Volume IV-2
ISPRS Ann. Photogramm. Remote Sens. Spatial Inf. Sci., IV-2, 311-317, 2018
https://doi.org/10.5194/isprs-annals-IV-2-311-2018
© Author(s) 2018. This work is distributed under
the Creative Commons Attribution 4.0 License.
ISPRS Ann. Photogramm. Remote Sens. Spatial Inf. Sci., IV-2, 311-317, 2018
https://doi.org/10.5194/isprs-annals-IV-2-311-2018
© Author(s) 2018. This work is distributed under
the Creative Commons Attribution 4.0 License.

  28 May 2018

28 May 2018

LAKE ICE MONITORING WITH WEBCAMS

M. Xiao, M. Rothermel, M. Tom, S. Galliani, E. Baltsavias, and K. Schindler M. Xiao et al.
  • Photogrammetry and Remote Sensing, ETH Zürich, Switzerland

Keywords: Climate Monitoring, Lake Ice Monitoring, Webcams, Semantic Segmentation, Convolutional Neural Networks

Abstract. Continuous monitoring of climate indicators is important for understanding the dynamics and trends of the climate system. Lake ice has been identified as one such indicator, and has been included in the list of Essential Climate Variables (ECVs). Currently there are two main ways to survey lake ice cover and its change over time, in-situ measurements and satellite remote sensing. The challenge with both of them is to ensure sufficient spatial and temporal resolution. Here, we investigate the possibility to monitor lake ice with video streams acquired by publicly available webcams. Main advantages of webcams are their high temporal frequency and dense spatial sampling. By contrast, they have low spectral resolution and limited image quality.
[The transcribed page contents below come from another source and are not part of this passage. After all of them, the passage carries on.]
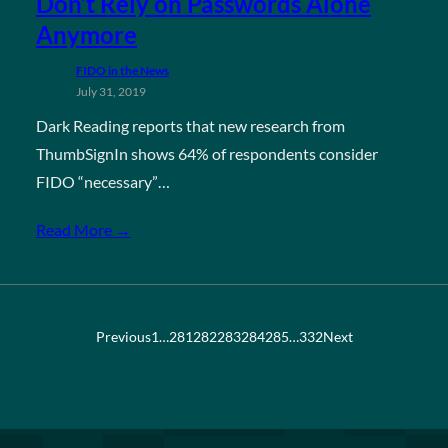
Don’t Rely on Passwords Alone
Anymore
FIDO in the News
July 31, 2019
Dark Reading reports that new research from
ThumbSignIn shows 64% of respondents consider
FIDO “necessary”…
Read More →
Previous
1
…
281
282
283
284
285
…
332
Next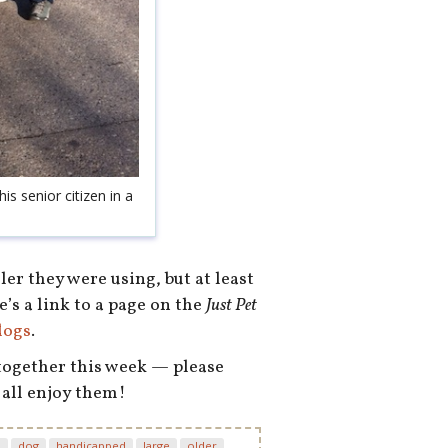
his senior citizen in a
er they were using, but at least
e’s a link to a page on the
Just Pet
dogs
.
 together this week — please
 all enjoy them!
d
dog
handicapped
large
older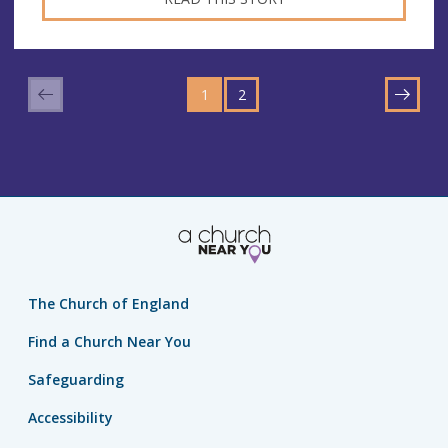
GO
GO
TO
1
TO
2
NEXT
PAGE
PAGE
The Church of England
Find a Church Near You
Safeguarding
Accessibility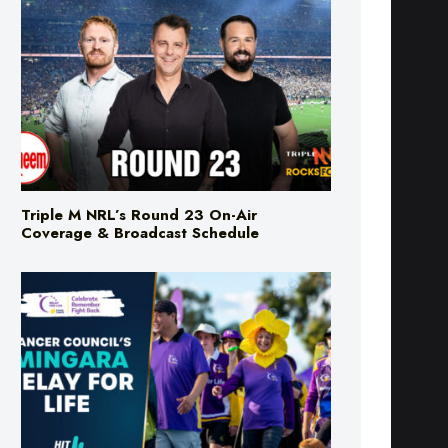
Triple M NRL’s Round 23 On-Air
Coverage & Broadcast Schedule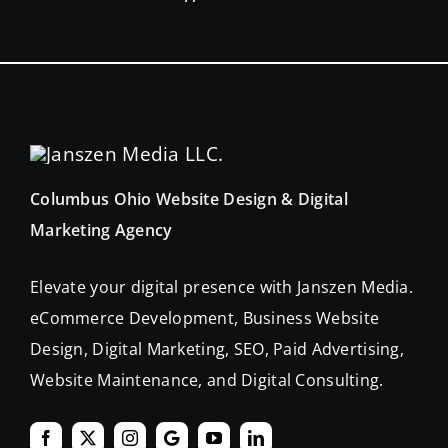
Columbus Ohio Website Design & Digital
Marketing Agency
Elevate your digital presence with Janszen Media.
eCommerce Development, Business Website
Design, Digital Marketing, SEO, Paid Advertising,
Website Maintenance, and Digital Consulting.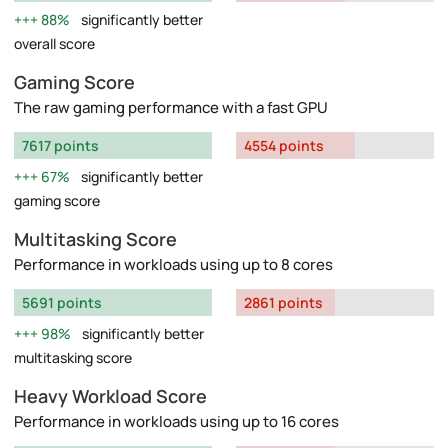
88%
significantly better
overall score
Gaming Score
The raw gaming performance with a fast GPU
7617 points
4554 points
67%
significantly better
gaming score
Multitasking Score
Performance in workloads using up to 8 cores
5691 points
2861 points
98%
significantly better
multitasking score
Heavy Workload Score
Performance in workloads using up to 16 cores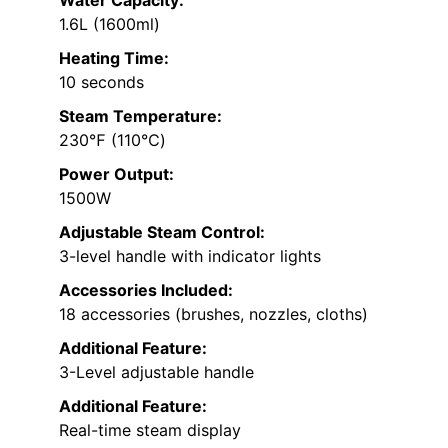
1.6L (1600ml)
Heating Time:
10 seconds
Steam Temperature:
230℉ (110℃)
Power Output:
1500W
Adjustable Steam Control:
3-level handle with indicator lights
Accessories Included:
18 accessories (brushes, nozzles, cloths)
Additional Feature:
3-Level adjustable handle
Additional Feature:
Real-time steam display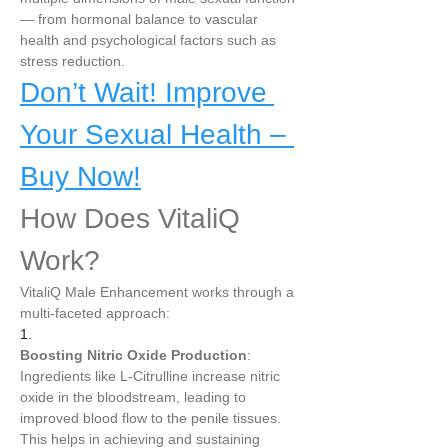
— from hormonal balance to vascular 
health and psychological factors such as 
stress reduction.
Don’t Wait! Improve 
Your Sexual Health – 
Buy Now!
How Does VitaliQ 
Work?
VitaliQ Male Enhancement works through a 
multi-faceted approach:
1.
Boosting Nitric Oxide Production
: 
Ingredients like L-Citrulline increase nitric 
oxide in the bloodstream, leading to 
improved blood flow to the penile tissues. 
This helps in achieving and sustaining 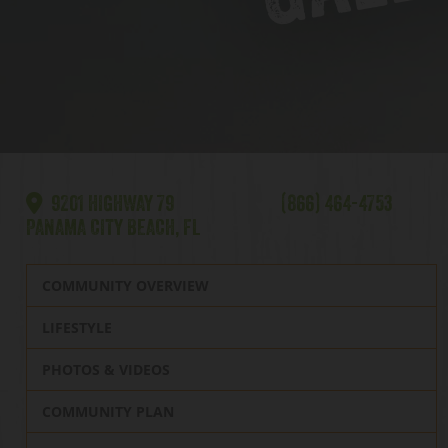
9201 HIGHWAY 79
(866) 464-4753
PANAMA CITY BEACH, FL
COMMUNITY OVERVIEW
LIFESTYLE
PHOTOS & VIDEOS
COMMUNITY PLAN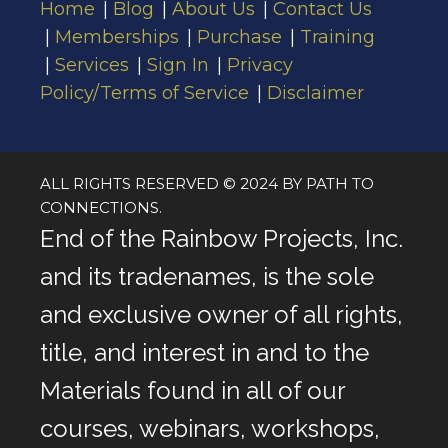
Home
Blog
About Us
Contact Us
Memberships
Purchase
Training
Services
Sign In
Privacy
Policy/Terms of Service
Disclaimer
ALL RIGHTS RESERVED © 2024 BY PATH TO
CONNECTIONS.
End of the Rainbow Projects, Inc.
and its tradenames, is the sole
and exclusive owner of all rights,
title, and interest in and to the
Materials found in all of our
courses, webinars, workshops,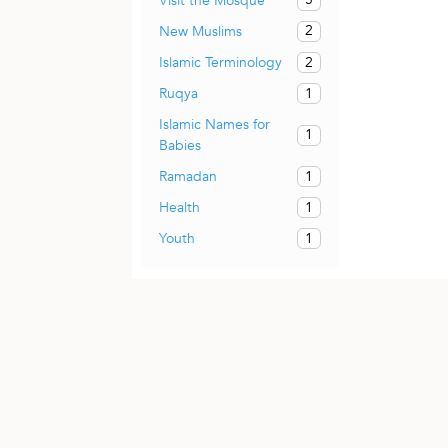
Visit the Mosque
2
New Muslims
2
Islamic Terminology
1
Ruqya
Islamic Names for
1
Babies
1
Ramadan
1
Health
1
Youth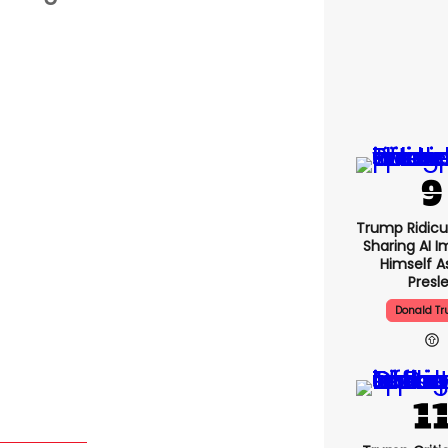
Trump Ridicu
Sharing AI 
Himself As
Presl
Donald T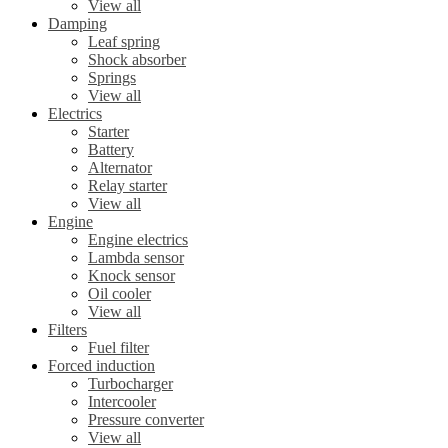
View all
Damping
Leaf spring
Shock absorber
Springs
View all
Electrics
Starter
Battery
Alternator
Relay starter
View all
Engine
Engine electrics
Lambda sensor
Knock sensor
Oil cooler
View all
Filters
Fuel filter
Forced induction
Turbocharger
Intercooler
Pressure converter
View all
Moreover, the uncontrolled radiometry and low, oblique viewpoints result in heavily varying appearance of water, ice and snow. We present a workflow for pixel-wise semantic segmentation of images into these classes, based on state-of-the-art encoder-decoder Convolutional Neural Networks (CNNs). The proposed segmentation pipeline is evaluated on two sequences featuring different ground sampling distances. The experiment suggests that (networks of) webcams have great potential for lake ice monitoring. The overall per-pixel accuracies for both tested data sets exceed 95 %. Furthermore, per-image discrimination between ice-on and ice-off conditions, derived by accumulating per-pixel results, is 100 % correct for our test data, making it possible to precisely recover freezing and thawing dates.